The Modern Data Stack: dbt, Snowflake, Airflow
The modern data stack has transformed how companies handle data. Instead of monolithic ETL tools, we now have composable, specialized components. Here’s what you need to know.
The Stack
┌─────────────────────────────────────────────────────────┐
│ BI Layer │
│ (Looker, Metabase, Tableau) │
├─────────────────────────────────────────────────────────┤
│ Transformation (dbt) │
├─────────────────────────────────────────────────────────┤
│ Data Warehouse (Snowflake, BigQuery) │
├─────────────────────────────────────────────────────────┤
│ Orchestration (Airflow) │
├─────────────────────────────────────────────────────────┤
│ Ingestion (Fivetran, Airbyte, Stitch) │
├─────────────────────────────────────────────────────────┤
│ Data Sources │
│ (Databases, APIs, SaaS tools, Events) │
└─────────────────────────────────────────────────────────┘
Component 1: Cloud Data Warehouses
Snowflake
The poster child of modern data warehousing:
-- Separation of storage and compute
USE WAREHOUSE analytics_wh;
SELECT
date_trunc('month', created_at) as month,
count(*) as signups
FROM users
GROUP BY 1
ORDER BY 1;
Why Snowflake won:
- Separate compute and storage
- Near-infinite scaling
- Zero maintenance
- Pay for what you use
BigQuery
Google’s serverless alternative:
- No cluster management
- Automatic scaling
- Slot-based pricing
Why Not Traditional Databases?
| Traditional RDBMS | Cloud Warehouse |
|---|---|
| Provision upfront | Scale on demand |
| Maintenance burden | Managed service |
| Limited scale | Petabyte scale |
| Fixed cost | Pay per use |
Component 2: dbt (Data Build Tool)
dbt transforms data using SQL:
-- models/staging/stg_orders.sql
SELECT
id as order_id,
user_id,
status,
created_at,
updated_at
FROM {{ source('raw', 'orders') }}
WHERE status != 'deleted'
-- models/marts/monthly_revenue.sql
SELECT
date_trunc('month', created_at) as month,
SUM(amount) as revenue,
COUNT(DISTINCT user_id) as customers
FROM {{ ref('stg_orders') }}
WHERE status = 'completed'
GROUP BY 1
Why dbt Matters
Version Control: SQL in git.
git checkout -b feature/add-ltv-model
# Edit models
git commit -m "Add customer LTV model"
git push
# Create PR, review, merge
Testing:
# schema.yml
models:
- name: stg_orders
columns:
- name: order_id
tests:
- unique
- not_null
- name: user_id
tests:
- not_null
- relationships:
to: ref('stg_users')
field: user_id
Documentation:
-- models/marts/customer_ltv.sql
{{
config(
materialized='table',
description='Customer lifetime value calculated from order history'
)
}}
Run dbt docs generate for browsable documentation.
Lineage:
dbt automatically tracks dependencies between models.

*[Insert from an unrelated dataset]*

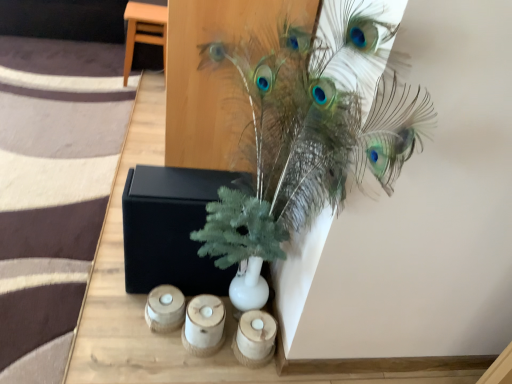 The height and width of the screenshot is (384, 512). Find the location of `vacant area on top of black matte box at center (from a real-world perspective)`. vacant area on top of black matte box at center (from a real-world perspective) is located at coordinates (183, 179). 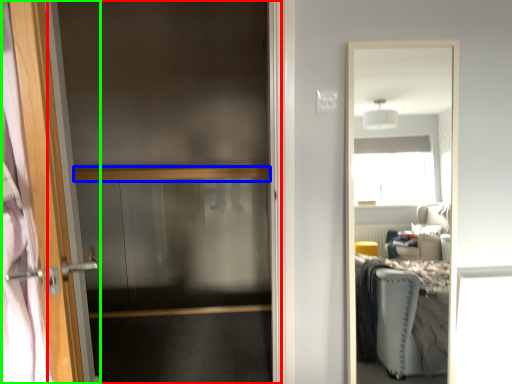 Question: Based on their relative distances, which object is nearer to screen door (highlighted by a red box)? Choose from balustrade (highlighted by a blue box) and door (highlighted by a green box).

Choices:
 (A) balustrade
 (B) door

Answer: (A)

Visualize how data flows through your warehouse.
Component 3: Airflow
Apache Airflow orchestrates pipelines:
from airflow import DAG
from airflow.operators.bash import BashOperator
from airflow.providers.snowflake.operators.snowflake import SnowflakeOperator
from datetime import datetime
default_args = {
'owner': 'data-team',
'depends_on_past': False,
'retries': 1,
}
with DAG(
'daily_data_pipeline',
default_args=default_args,
schedule_interval='@daily',
start_date=datetime(2021, 1, 1),
) as dag:
extract = BashOperator(
task_id='extract_from_api',
bash_command='python /scripts/extract.py'
)
load = SnowflakeOperator(
task_id='load_to_warehouse',
sql='COPY INTO raw.events FROM @stage/events/'
)
transform = BashOperator(
task_id='run_dbt',
bash_command='dbt run --models staging marts'
)
extract >> load >> transform
Airflow Concepts
- DAG: Directed Acyclic Graph of tasks
- Operators: Types of tasks (Bash, Python, SQL)
- Sensors: Wait for conditions
- XComs: Pass data between tasks
Component 4: Ingestion
Getting data into the warehouse:
Fivetran / Airbyte / Stitch
Source (Postgres, Salesforce, Stripe)
↓
Connector
↓
Data Warehouse
# Airbyte configuration example
source:
name: postgres_production
type: postgres
config:
host: db.example.com
database: production
destination:
name: snowflake
type: snowflake
config:
warehouse: LOADING_WH
database: RAW
sync:
schedule: "0 */6 * * *" # Every 6 hours
Event Data
For application events:
# Application code
import segment.analytics as analytics
analytics.track(user_id, 'Order Completed', {
'order_id': order.id,
'amount': order.total,
'items': len(order.items)
})
Events flow to warehouse via Segment, Rudderstack, or similar.
Putting It Together
Example Pipeline
Day 0: Setup
- Configure Fivetran for Postgres, Stripe, Salesforce
- Point all to Snowflake RAW schema
- Set up Airflow on managed service
Day 1-2: Staging Models
- dbt models to clean raw data
- Standard naming, types, deduplication
Day 3-5: Marts
- Business logic in dbt models
- Revenue, churn, cohort analysis
Day 6-7: BI
- Connect Looker/Metabase to marts
- Build dashboards
Daily Workflow
6 AM: Fivetran syncs overnight data
7 AM: Airflow triggers dbt run
8 AM: Fresh data in dashboards
9 AM: Team reviews metrics
Why This Stack Wins
Separation of Concerns
Each tool does one thing well:
- Ingestion: Fivetran
- Storage: Snowflake
- Transform: dbt
- Orchestrate: Airflow
- Visualize: Looker
Analytics Engineering
dbt created a new role: analytics engineer. Software engineering practices applied to analytics:
## Analytics Engineering Principles
1. Version control all transformations
2. Test data quality
3. Document everything
4. Code review before deploy
5. Modular, reusable models
Cost Efficiency
Pay for what you use. Scale down when idle:
-- Snowflake: Auto-suspend warehouse
ALTER WAREHOUSE analytics_wh SET AUTO_SUSPEND = 300;
Getting Started
Minimal Stack
PostgreSQL → dbt (local) → Your brain
Learn dbt first. It works with any SQL database.
Growing Stack
Fivetran → Snowflake → dbt → Metabase
Add components as complexity grows.
Final Thoughts
The modern data stack democratized data infrastructure. What once required a team of data engineers now takes one person a week to set up.
Start with your questions. Build the pipeline to answer them. Iterate.
Data without transformation is just noise.